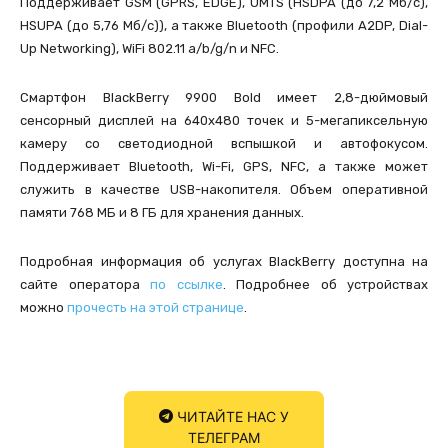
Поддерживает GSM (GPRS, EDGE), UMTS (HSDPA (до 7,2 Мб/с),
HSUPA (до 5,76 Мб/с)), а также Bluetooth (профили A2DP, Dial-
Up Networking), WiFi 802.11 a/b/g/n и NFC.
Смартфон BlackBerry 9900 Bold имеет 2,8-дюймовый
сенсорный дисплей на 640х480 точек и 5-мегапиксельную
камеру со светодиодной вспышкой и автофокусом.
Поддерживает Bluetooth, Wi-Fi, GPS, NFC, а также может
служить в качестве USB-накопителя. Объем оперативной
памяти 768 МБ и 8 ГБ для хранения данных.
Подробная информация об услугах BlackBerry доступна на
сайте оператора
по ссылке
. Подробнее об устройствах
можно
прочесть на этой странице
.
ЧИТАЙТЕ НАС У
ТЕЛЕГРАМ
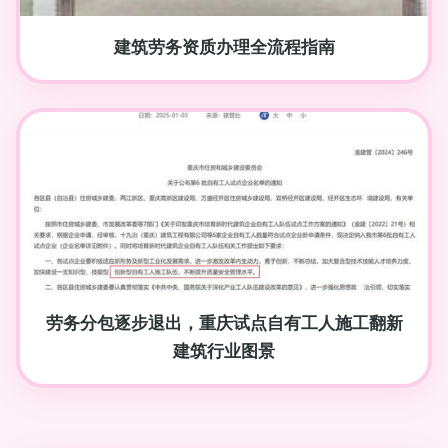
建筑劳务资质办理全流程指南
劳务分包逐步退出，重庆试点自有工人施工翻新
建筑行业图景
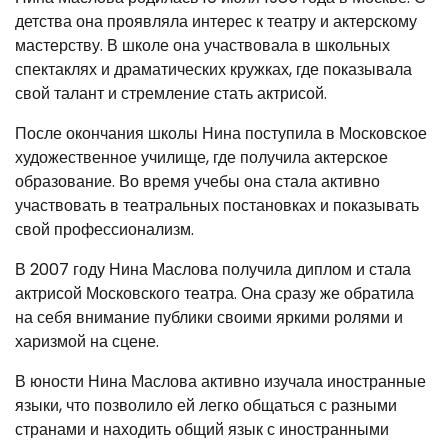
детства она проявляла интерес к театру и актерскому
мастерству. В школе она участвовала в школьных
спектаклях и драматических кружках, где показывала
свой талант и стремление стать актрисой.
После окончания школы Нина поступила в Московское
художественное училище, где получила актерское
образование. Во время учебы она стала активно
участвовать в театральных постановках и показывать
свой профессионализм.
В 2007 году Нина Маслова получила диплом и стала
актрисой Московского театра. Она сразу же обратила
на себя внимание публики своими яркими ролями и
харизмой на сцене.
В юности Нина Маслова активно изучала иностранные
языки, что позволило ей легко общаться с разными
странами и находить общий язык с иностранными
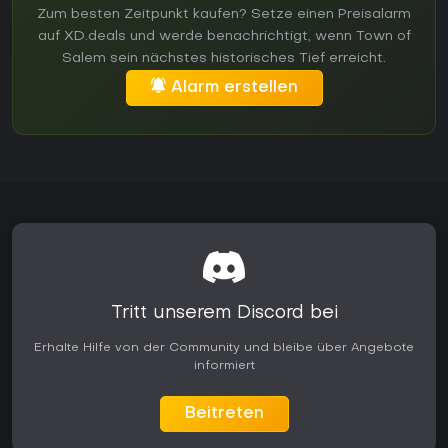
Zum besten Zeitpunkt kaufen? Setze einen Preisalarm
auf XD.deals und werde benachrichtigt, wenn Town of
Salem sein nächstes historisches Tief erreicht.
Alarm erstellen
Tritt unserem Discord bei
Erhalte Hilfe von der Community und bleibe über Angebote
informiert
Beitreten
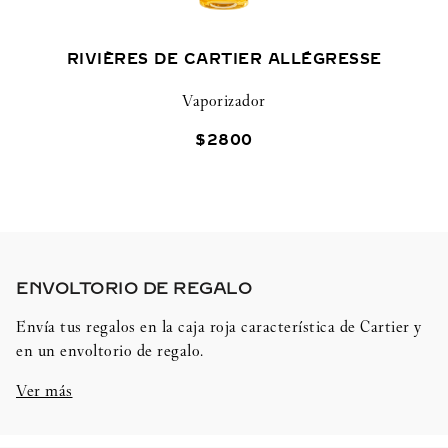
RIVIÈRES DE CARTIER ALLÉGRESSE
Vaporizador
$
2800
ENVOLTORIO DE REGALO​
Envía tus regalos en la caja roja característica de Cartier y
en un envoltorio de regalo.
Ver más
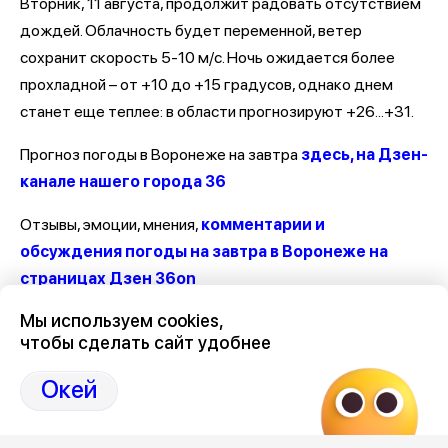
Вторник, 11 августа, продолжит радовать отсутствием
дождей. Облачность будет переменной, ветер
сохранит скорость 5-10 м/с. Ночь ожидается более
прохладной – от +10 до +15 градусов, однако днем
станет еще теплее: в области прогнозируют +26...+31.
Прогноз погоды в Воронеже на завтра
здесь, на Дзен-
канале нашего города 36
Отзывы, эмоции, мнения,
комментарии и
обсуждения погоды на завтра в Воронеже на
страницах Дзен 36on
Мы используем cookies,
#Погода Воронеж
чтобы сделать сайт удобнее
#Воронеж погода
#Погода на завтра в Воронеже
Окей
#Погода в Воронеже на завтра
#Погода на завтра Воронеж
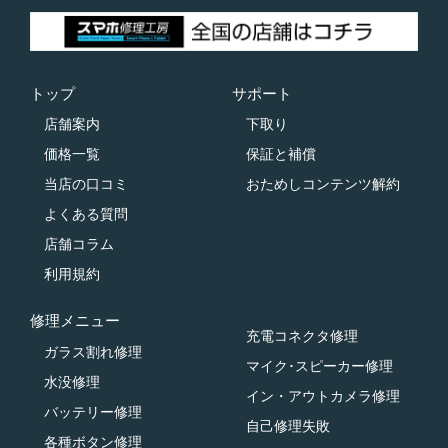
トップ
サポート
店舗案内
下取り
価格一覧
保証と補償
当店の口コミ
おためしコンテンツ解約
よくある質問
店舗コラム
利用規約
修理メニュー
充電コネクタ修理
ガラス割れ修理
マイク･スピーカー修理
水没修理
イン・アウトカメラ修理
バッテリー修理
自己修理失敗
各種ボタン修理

# [TASK]
Skipping the pictures, print the lines in the listing above exactly as written, starting at the line with "свой профессионализм." and ending at the line with "auf XD.deals und", both included.

# [EXPECTED ANSWER]
свой профессионализм.
В 2007 году Нина Маслова получила диплом и стала
актрисой Московского театра. Она сразу же обратила
на себя внимание публики своими яркими ролями и
харизмой на сцене.
В юности Нина Маслова активно изучала иностранные
языки, что позволило ей легко общаться с разными
странами и находить общий язык с иностранными
Zum besten Zeitpunkt kaufen? Setze einen Preisalarm
auf XD.deals und werde benachrichtigt, wenn Town of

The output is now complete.